WORK REQUIRED » Using the data below, gather each line that includes the word "Hardware".

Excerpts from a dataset
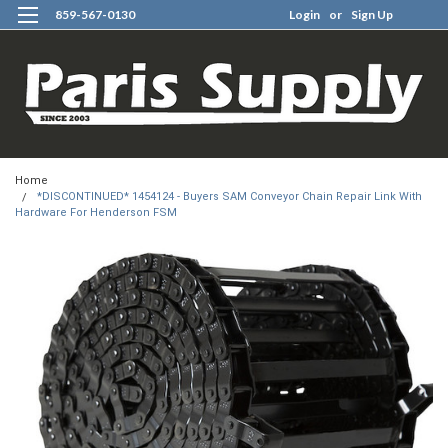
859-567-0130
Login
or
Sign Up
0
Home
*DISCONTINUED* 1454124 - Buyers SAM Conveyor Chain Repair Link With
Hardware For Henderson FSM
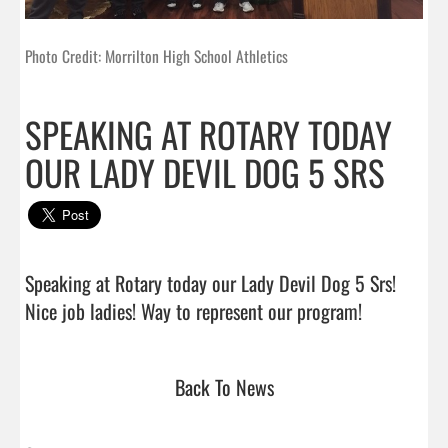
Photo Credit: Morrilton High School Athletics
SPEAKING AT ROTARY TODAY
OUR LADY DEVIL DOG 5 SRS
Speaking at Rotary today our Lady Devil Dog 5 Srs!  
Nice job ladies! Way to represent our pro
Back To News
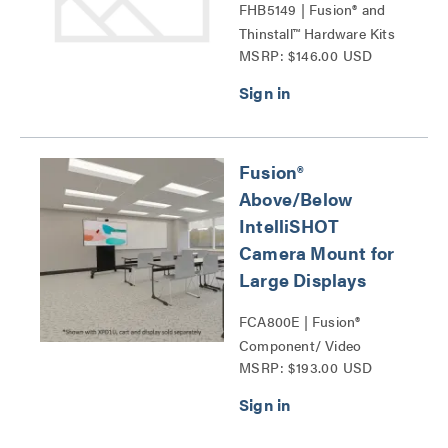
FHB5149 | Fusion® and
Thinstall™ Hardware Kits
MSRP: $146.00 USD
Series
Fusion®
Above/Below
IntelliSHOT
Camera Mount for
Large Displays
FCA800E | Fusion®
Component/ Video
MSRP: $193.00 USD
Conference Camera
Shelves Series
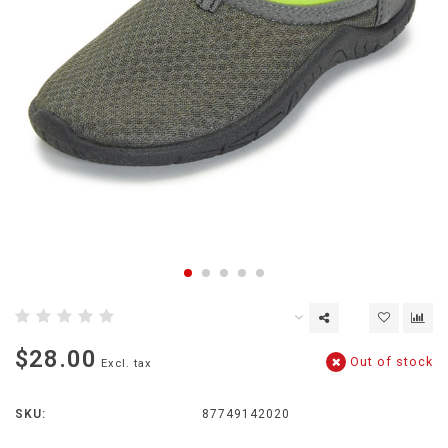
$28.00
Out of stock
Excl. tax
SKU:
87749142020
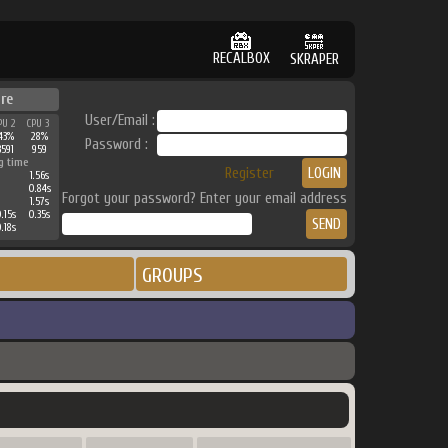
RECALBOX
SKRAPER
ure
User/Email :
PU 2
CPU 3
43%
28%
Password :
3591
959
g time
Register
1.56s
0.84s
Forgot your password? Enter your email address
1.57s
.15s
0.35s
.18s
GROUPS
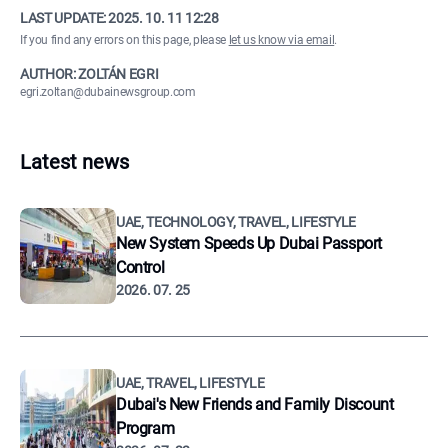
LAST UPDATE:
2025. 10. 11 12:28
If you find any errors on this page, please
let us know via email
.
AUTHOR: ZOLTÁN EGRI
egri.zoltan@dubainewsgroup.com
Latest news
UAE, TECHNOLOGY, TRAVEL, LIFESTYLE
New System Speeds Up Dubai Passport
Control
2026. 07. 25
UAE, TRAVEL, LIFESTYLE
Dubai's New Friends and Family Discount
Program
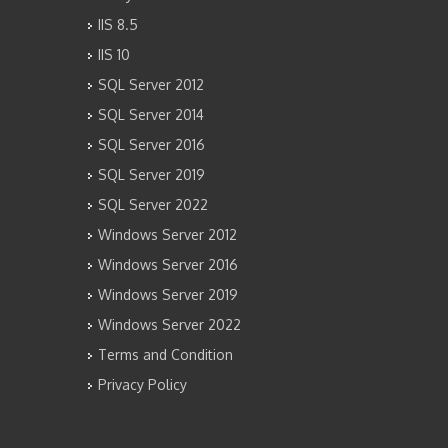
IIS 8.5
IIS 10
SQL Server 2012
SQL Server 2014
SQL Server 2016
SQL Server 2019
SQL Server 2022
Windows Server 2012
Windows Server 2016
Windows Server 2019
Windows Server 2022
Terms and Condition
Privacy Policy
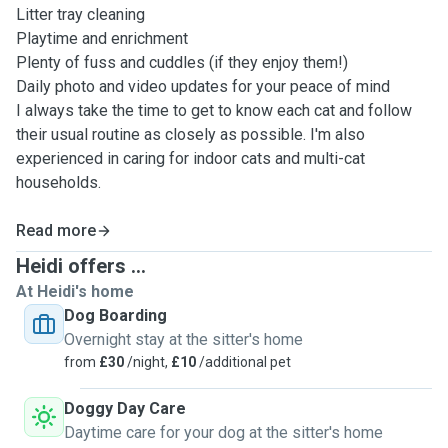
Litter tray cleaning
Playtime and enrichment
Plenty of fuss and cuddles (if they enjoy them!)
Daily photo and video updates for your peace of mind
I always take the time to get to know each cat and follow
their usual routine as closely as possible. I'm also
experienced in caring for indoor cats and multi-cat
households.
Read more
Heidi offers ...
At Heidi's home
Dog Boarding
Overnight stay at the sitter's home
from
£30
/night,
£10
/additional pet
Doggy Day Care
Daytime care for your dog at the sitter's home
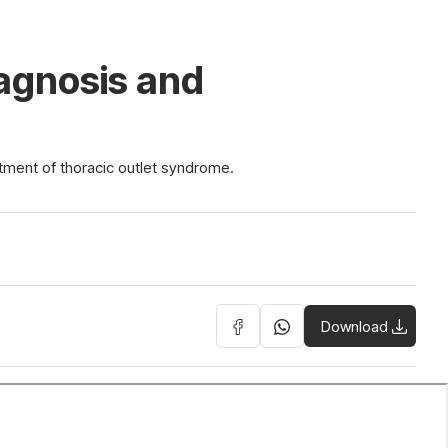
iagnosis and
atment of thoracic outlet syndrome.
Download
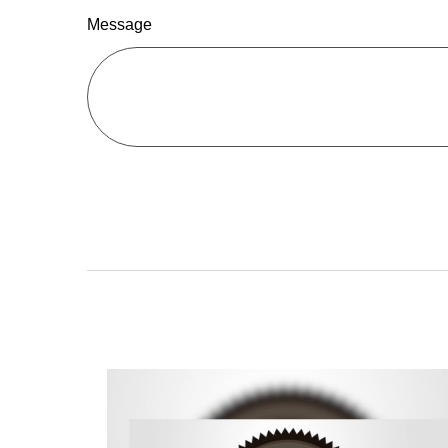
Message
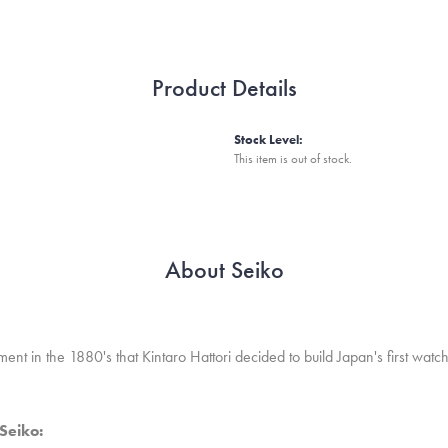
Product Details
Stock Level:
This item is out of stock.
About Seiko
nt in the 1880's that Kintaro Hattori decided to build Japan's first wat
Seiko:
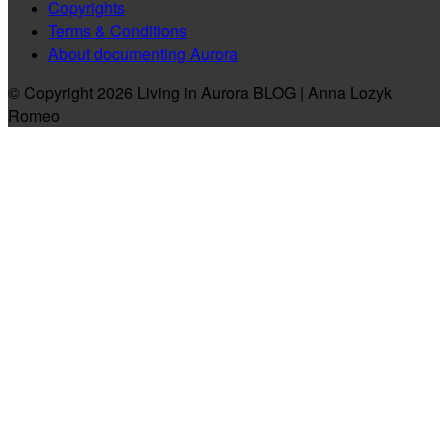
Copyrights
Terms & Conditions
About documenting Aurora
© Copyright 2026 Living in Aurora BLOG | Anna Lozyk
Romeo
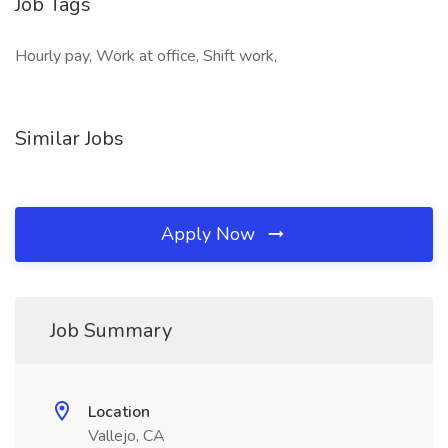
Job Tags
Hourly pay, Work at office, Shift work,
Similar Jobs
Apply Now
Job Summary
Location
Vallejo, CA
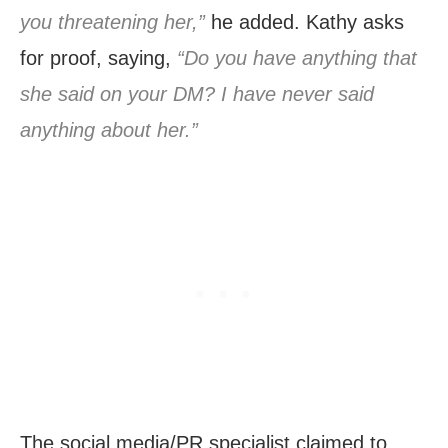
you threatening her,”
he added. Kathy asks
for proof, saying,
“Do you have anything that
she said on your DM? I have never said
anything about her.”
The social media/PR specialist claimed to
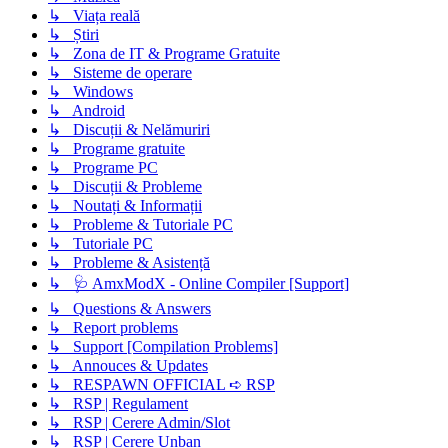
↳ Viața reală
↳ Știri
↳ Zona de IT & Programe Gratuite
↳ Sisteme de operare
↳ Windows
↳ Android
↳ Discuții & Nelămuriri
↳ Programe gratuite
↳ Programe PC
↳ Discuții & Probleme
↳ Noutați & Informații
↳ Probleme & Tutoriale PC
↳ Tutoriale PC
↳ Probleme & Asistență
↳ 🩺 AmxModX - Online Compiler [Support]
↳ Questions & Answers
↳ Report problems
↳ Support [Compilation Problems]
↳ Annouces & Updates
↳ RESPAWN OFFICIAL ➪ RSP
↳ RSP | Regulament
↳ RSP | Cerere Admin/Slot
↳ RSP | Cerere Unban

* * *

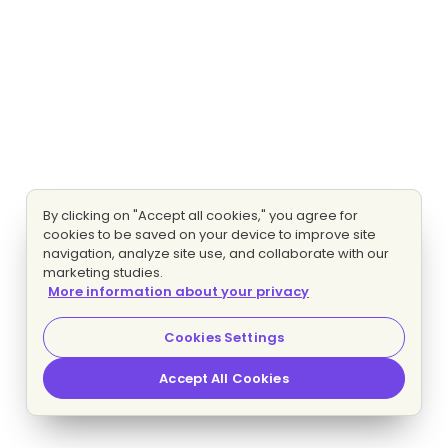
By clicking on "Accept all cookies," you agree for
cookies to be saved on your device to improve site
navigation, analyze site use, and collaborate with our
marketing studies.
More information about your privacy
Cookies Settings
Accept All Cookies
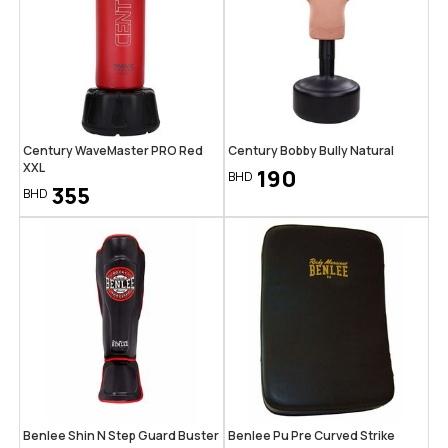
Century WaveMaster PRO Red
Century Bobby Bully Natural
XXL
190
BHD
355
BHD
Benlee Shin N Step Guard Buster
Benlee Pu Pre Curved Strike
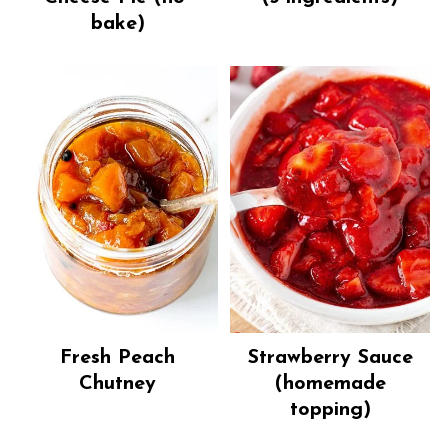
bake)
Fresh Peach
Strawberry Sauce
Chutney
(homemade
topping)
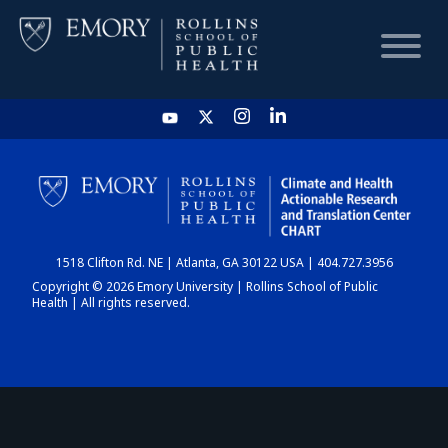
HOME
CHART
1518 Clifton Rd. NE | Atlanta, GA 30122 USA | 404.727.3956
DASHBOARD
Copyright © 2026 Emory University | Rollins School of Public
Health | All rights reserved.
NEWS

TASK ANSWER »
Hardware For Henderson FSM
Thinstall™ Hardware Kits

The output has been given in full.